M.S. ACILA.
8 JUNI 1969 T/M 21 DECEMBER 1969.
Te Curaçao werd weer een lading smeerolie ingenomen en de eerst volgende haven waar we zouden gaan lossen was Durban aan de oostkust van Zuid-Afrika. We hadden dus een lange reis voor de boeg.
Tijdens de oversteek van de zuidelijke Atlantische Oceaan kwamen we een tanker tegen welke een deel van haar voorschip kwijt was geraakt na een aanvaring. ook hier geld de uitdrukking: 'Wie zijn neus schendt, schendt zijn aangezicht'.
Het was een lange reis die de gelegenheid gaf om eens een satay party te geven op het achterdek. Heerlijk piepen om een omgebouwde oliedrum, een pan vol pittige pinde saus en een koud potje bier.
Het lossen te Durban ging snel en zo waren we dan ook weer snel onder weg via de Kaap de Goede Hoop naar onze volgende haven om te gaan lossen. Het was Ango-Ango stroom opwaarts van de Congo rivier in de Rep. Congo. Het was een vaart onder toezicht van een oude Belgische loods langs de nodige zandbanken. Eenmaal ter plaatse bleken we door de ondiepte niet tegen het steiger aan te kunnen meren.
Dit werd opgelost door het anker te laten vallen en de trossen te verlengen die naar de wal werden uitgebracht. De ruimte tussen het schip en het steiger werd opgevuld met de nodige houten prauwen waarover de slang werd gelegd om de lading te lossen.
Na dit avontuur was het weer stroomafwaarts naar zee en langs de kust noordwaarts naar Point Noire in Congo om daar drummen te gaan lossen met smeerolie.
Via Lagos in Nigeria, waar weer gelost werd uit een ladingtank ging de reis naar Abidjan in Ivoorkust om daar te lossen uit een tank en drummen uit het voorruim. (11/12-11-1969.)
Aan de oever van de rivier vlak bij het steiger waar we lagen werd druk handel gedreven tussen de lokale bevolking. De een met producten uit het binnenland en de ander weer met geïmporteerde producten.
( STAIRWAY TO HEAVEN )
Na het lossen te Abidjan werd weer de Atlantische Oceaan over gestoken om naar Houston te varen om daar uiteindelijk de smeerolie welke bestemd was voor de Nasa en geladen was in Rotterdam aan het begin van dit contract te gaan lossen.

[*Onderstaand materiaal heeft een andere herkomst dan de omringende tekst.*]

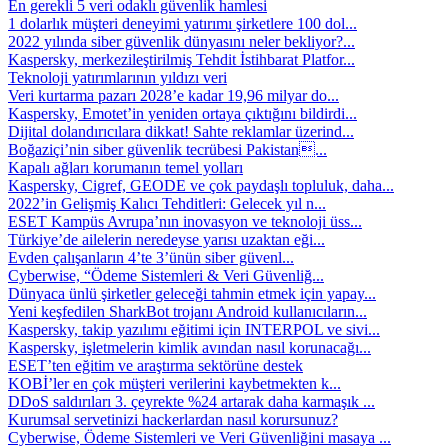
En gerekli 5 veri odaklı güvenlik hamlesi
1 dolarlık müşteri deneyimi yatırımı şirketlere 100 dol...
2022 yılında siber güvenlik dünyasını neler bekliyor?...
Kaspersky, merkezileştirilmiş Tehdit İstihbarat Platfor...
Teknoloji yatırımlarının yıldızı veri
Veri kurtarma pazarı 2028’e kadar 19,96 milyar do...
Kaspersky, Emotet’in yeniden ortaya çıktığını bildirdi...
Dijital dolandırıcılara dikkat! Sahte reklamlar üzerind...
Boğaziçi’nin siber güvenlik tecrübesi Pakistan...
Kapalı ağları korumanın temel yolları
Kaspersky, Cigref, GEODE ve çok paydaşlı topluluk, daha...
2022’in Gelişmiş Kalıcı Tehditleri: Gelecek yıl n...
ESET Kampüs Avrupa’nın inovasyon ve teknoloji üss...
Türkiye’de ailelerin neredeyse yarısı uzaktan eği...
Evden çalışanların 4’te 3’ünün siber güvenl...
Cyberwise, “Ödeme Sistemleri & Veri Güvenliğ...
Dünyaca ünlü şirketler geleceği tahmin etmek için yapay...
Yeni keşfedilen SharkBot trojanı Android kullanıcıların...
Kaspersky, takip yazılımı eğitimi için INTERPOL ve sivi...
Kaspersky, işletmelerin kimlik avından nasıl korunacağı...
ESET’ten eğitim ve araştırma sektörüne destek
KOBİ’ler en çok müşteri verilerini kaybetmekten k...
DDoS saldırıları 3. çeyrekte %24 artarak daha karmaşık ...
Kurumsal servetinizi hackerlardan nasıl korursunuz?
Cyberwise, Ödeme Sistemleri ve Veri Güvenliğini masaya ...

Zo hadden we intussen diverse lege ladingtanks en tijdens deze reis werden ze schoongemaakt om een nieuwe lading te kunnen ontvangen. Na het schoonmaken van de tank werden ook de verwarming spiralen, voor het verwarmen van de lading, en deze dun vloeibaar te houden, getest door er druk op te zetten door middel van stoom om zo eventuele lekkages in het systeem op te sporen. De nevel die hierdoor ontstond in de tank en binnen vallende zonlicht leverde het bovenstaande plaatje op met de passende ondertitel. Het was een heet en vettig vuil klusje deze spiralen meter voor meter te controleren en eventueel te repareren.
Water in de smeerolie kan een hele lading onbruikbaar maken.
Uiteindelijk bereikten we Houston waar we de Nasa lading losten op 30-11-1969. Het was weer een vaart door het gebied met de olieboorplatforms. Na Housten werd er nog een deel lading gelost te Lake Charles (USA) op 01-12-1969, waarna we terug keerden naar Curaçao.
Te Curaçao werd eerst brandstof gebunkerd en weer geladen om daarna de Atlantische Oceaan weer over te steken om te Rotterdam Pernis weer te gaan laden voor een nieuwe reis.
Te Rotterdam ging ik met verlof en kwam er een einde aan de zes maanden smeerolie vaart.